[Data records]
BEGIN
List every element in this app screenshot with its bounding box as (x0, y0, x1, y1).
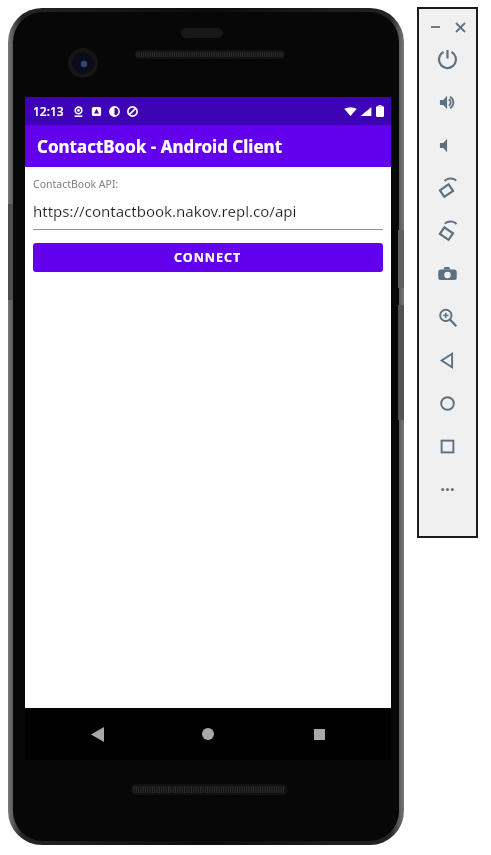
button[interactable]: Home (418, 382, 477, 425)
button[interactable]: Take screenshot (418, 253, 477, 296)
button[interactable]: Volume down (418, 124, 477, 167)
staticText: CONNECT (174, 249, 242, 266)
button[interactable]: Back (418, 339, 477, 382)
button[interactable]: Rotate right (418, 210, 477, 253)
button[interactable]: Zoom (418, 296, 477, 339)
button[interactable]: Power (418, 38, 477, 81)
button[interactable]: Home (186, 712, 230, 756)
staticText: 12:13 (33, 103, 64, 119)
button[interactable]: More (418, 468, 477, 511)
staticText: ContactBook - Android Client (37, 135, 283, 158)
button[interactable]: Volume up (418, 81, 477, 124)
button[interactable]: Minimise (427, 19, 443, 35)
button[interactable]: Close (452, 19, 468, 35)
button[interactable]: Back (75, 712, 119, 756)
staticText: ContactBook API: (33, 177, 119, 191)
button[interactable]: CONNECT (33, 243, 383, 272)
button[interactable]: Overview (418, 425, 477, 468)
button[interactable]: Recent apps (297, 712, 341, 756)
staticText: https://contactbook.nakov.repl.co/api (33, 201, 297, 221)
button[interactable]: Rotate left (418, 167, 477, 210)
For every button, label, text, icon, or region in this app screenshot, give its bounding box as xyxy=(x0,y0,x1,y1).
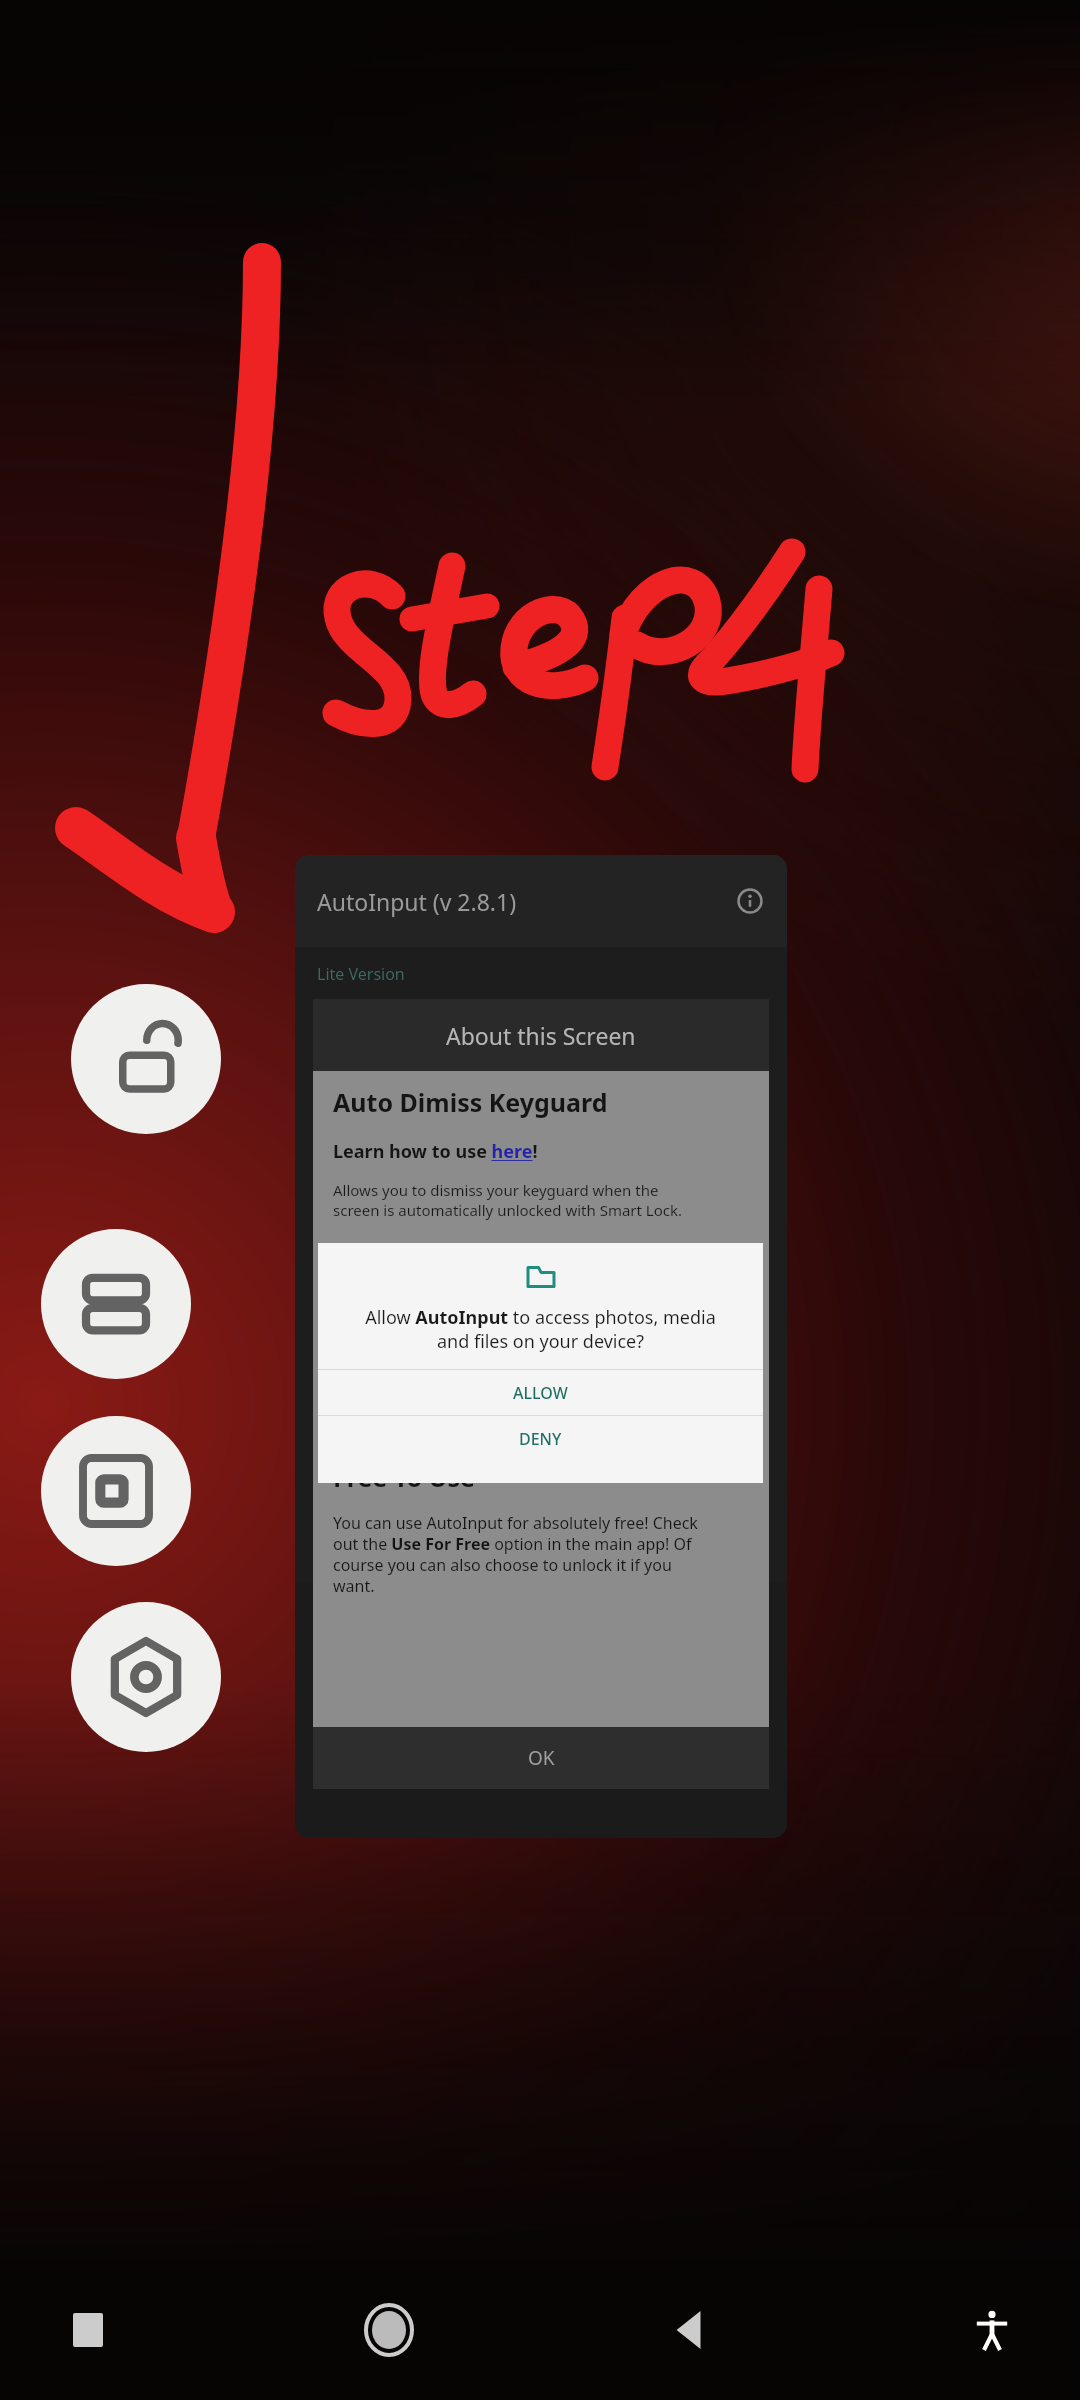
END
**Prompt:** Every line above goes into the copy unchanged; the pictures do not.

**Solution to this exercise:**
List every element in this app screenshot with its bounding box as (x0, y0, x1, y1).
button[interactable]: Home (418, 382, 477, 425)
button[interactable]: Take screenshot (418, 253, 477, 296)
button[interactable]: Volume down (418, 124, 477, 167)
staticText: CONNECT (174, 249, 242, 266)
button[interactable]: Back (418, 339, 477, 382)
button[interactable]: Rotate right (418, 210, 477, 253)
button[interactable]: Zoom (418, 296, 477, 339)
button[interactable]: Power (418, 38, 477, 81)
button[interactable]: Home (186, 712, 230, 756)
staticText: 12:13 (33, 103, 64, 119)
button[interactable]: More (418, 468, 477, 511)
staticText: ContactBook - Android Client (37, 135, 283, 158)
button[interactable]: Volume up (418, 81, 477, 124)
button[interactable]: Minimise (427, 19, 443, 35)
button[interactable]: Close (452, 19, 468, 35)
button[interactable]: Back (75, 712, 119, 756)
staticText: ContactBook API: (33, 177, 119, 191)
button[interactable]: CONNECT (33, 243, 383, 272)
button[interactable]: Overview (418, 425, 477, 468)
button[interactable]: Recent apps (297, 712, 341, 756)
staticText: https://contactbook.nakov.repl.co/api (33, 201, 297, 221)
button[interactable]: Rotate left (418, 167, 477, 210)
For every button, label, text, icon, or region in this app screenshot, give its bounding box as xyxy=(x0,y0,x1,y1).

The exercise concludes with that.